Apparently, former FBI Director James Comey did not follow proper protocol, but IG Michael Horowitz said he did not have a political bias. Michael Horowitz has previously recommended prosecution of Andrew McCabe, so Horowitz is generally seen as an unbiased actor.
However, there was a glaring bombshell in the Inspector General’s report that is making many people call this decision into question. A text exchange between former FBI agents, and lovers, Peter Strzok and Lisa Page seems to be a smoking gun.
Lisa Page: “[Trump’s] not ever going to become president, right? Right?!”
Peter Strzok: “No. No he won’t. We’ll Stop it.”

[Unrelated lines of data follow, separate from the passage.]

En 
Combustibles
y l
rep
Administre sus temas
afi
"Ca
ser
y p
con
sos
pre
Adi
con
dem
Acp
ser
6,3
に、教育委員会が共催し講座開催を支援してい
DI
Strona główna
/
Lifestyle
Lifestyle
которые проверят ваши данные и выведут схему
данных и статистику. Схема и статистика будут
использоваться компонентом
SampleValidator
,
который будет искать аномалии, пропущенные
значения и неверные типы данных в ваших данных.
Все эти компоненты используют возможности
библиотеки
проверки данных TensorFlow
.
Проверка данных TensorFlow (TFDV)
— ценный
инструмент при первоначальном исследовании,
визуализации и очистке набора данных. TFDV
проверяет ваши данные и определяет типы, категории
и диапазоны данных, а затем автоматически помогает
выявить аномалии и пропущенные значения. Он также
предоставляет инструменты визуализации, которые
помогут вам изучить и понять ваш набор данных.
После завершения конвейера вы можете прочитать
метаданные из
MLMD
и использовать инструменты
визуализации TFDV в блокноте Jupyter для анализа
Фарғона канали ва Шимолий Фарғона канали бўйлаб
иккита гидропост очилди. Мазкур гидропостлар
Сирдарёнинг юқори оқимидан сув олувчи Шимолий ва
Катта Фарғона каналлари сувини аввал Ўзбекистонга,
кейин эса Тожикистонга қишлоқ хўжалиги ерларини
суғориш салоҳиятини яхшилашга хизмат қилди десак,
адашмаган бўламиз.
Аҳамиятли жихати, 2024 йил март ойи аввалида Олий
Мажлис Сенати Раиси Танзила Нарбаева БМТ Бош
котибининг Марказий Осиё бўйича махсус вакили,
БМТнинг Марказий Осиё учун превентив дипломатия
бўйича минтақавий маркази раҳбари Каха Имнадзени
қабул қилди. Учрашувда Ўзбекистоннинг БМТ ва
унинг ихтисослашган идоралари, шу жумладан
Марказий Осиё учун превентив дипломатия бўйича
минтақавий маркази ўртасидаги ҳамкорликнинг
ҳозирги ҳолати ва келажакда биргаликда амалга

Yes, a high ranking FBI agent working on the investigation of one of the presidential candidates actually said “We’ll stop it” referring to Donald Trump being elected president.
Previously, the public and members of Congress knew about the text from Lisa Page. However, the text from Strzok had been redacted.
If not for political reasons, THEN WHY?
Lawmakers and pundits are questioning the validity of this report, and the greater extent to which the FBI has been corrupted.
Strzok text is extraordinary evidence of attempted targeting — and the DOJ's refusal to turn it over to Congress is just as extraordinary. The American public are right to be deeply skeptical of this investigation. Mueller had better have something incredible.
— Ben Shapiro (@benshapiro) June 14, 2018
Congressman Mark Meadows said “This Peter Strzok text about “stopping” Donald Trump was hidden from Congressional investigators. We never had it. Absolutely unreal.”
Lisa Page text to Peter Strzok: “(Trump’s) not ever going to become president, right? Right?!”
Strzok reply: “No. No he’s not. We’ll stop it.”
This Peter Strzok text about "stopping" Donald Trump was hidden from Congressional investigators. We never had it. Absolutely unreal.
— Mark Meadows (@RepMarkMeadows) June 14, 2018
The FBI’s investigation Hillary Clinton’s mishandling of government emails and sensitive information has been called into question from the start.
The Inspector General’s investigation into the FBI’s handling of this probe was supposed to clear up these questions. However, the conclusion that there was no political bias, while the FBI was trying to stop a candidate from becoming President has simply created more skepticism.